Posted Jan 29, 2024 20:24 UTC (Mon) by jwilk (subscriber, #63328) [Link]

> You can write uint32_t, but I would have to look up how to pass that to printf portably. It's probably some ugly preprocessor macro.

printf("%" PRIu32 "\n", i); // macro defined in <inttypes.h>

Better handling of integer wraparound in the kernel

Posted Jan 29, 2024 3:47 UTC (Mon) by wtarreau (subscriber, #51152) [Link]

That's a good idea. I, too, like to make candidates discuss about pitfalls. I don't care if they can't do something, they'll have plenty of time to find a solution, what matters is how they're searching and what they care about.
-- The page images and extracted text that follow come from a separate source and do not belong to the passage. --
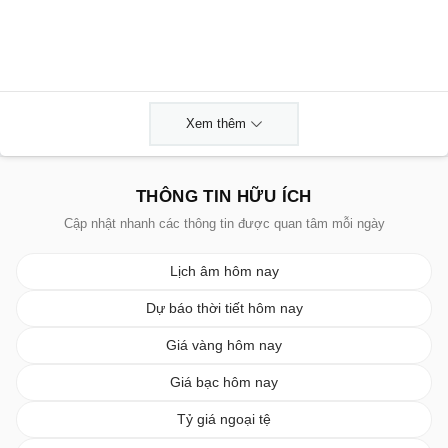
Xem thêm
THÔNG TIN HỮU ÍCH
Cập nhật nhanh các thông tin được quan tâm mỗi ngày
Lịch âm hôm nay
Dự báo thời tiết hôm nay
Giá vàng hôm nay
Giá bạc hôm nay
Tỷ giá ngoại tệ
BTW regarding your challenge, for me that's a typical use case for do ... while since you can only test for the end after the operation, e.g i=0; do { printf("%u\n", i); } while (++i);

Better handling of integer wraparound in the kernel

Posted Feb 2, 2024 17:48 UTC (Fri) by anton (subscriber, #25547) [Link]

The stuff about this particular for loop is symptomatic for this blog series. It gives a (non-idiomatic) example fragment, and claims that allowing the compiler to assume that this loop is not infinite "allows a broad range of loop optimizations to kick in", but does not say what they are and how little benefit they provide. So I filled in some missing parts and tried out the result on Godbolt, and I found that gcc-13.2 -O3 delivers the same result without and with -fwrapv.

Wang et al. found that in only one loop in one of the SPEC Cint 2006 benchmarks there was a measurable difference between undefined and wraparound behaviour, due to sign-extending the int in the wrapping case (condensed Godbolt example). You can avoid this problem (on AMD64) by using size_t (as suggested by Wang et al.) or any other unsigned type for the loop index (but RV64G may need zero-extensions if the index type is smaller than an address), or by using an address-sized type (e.g., long, unsigned long on Linux targets).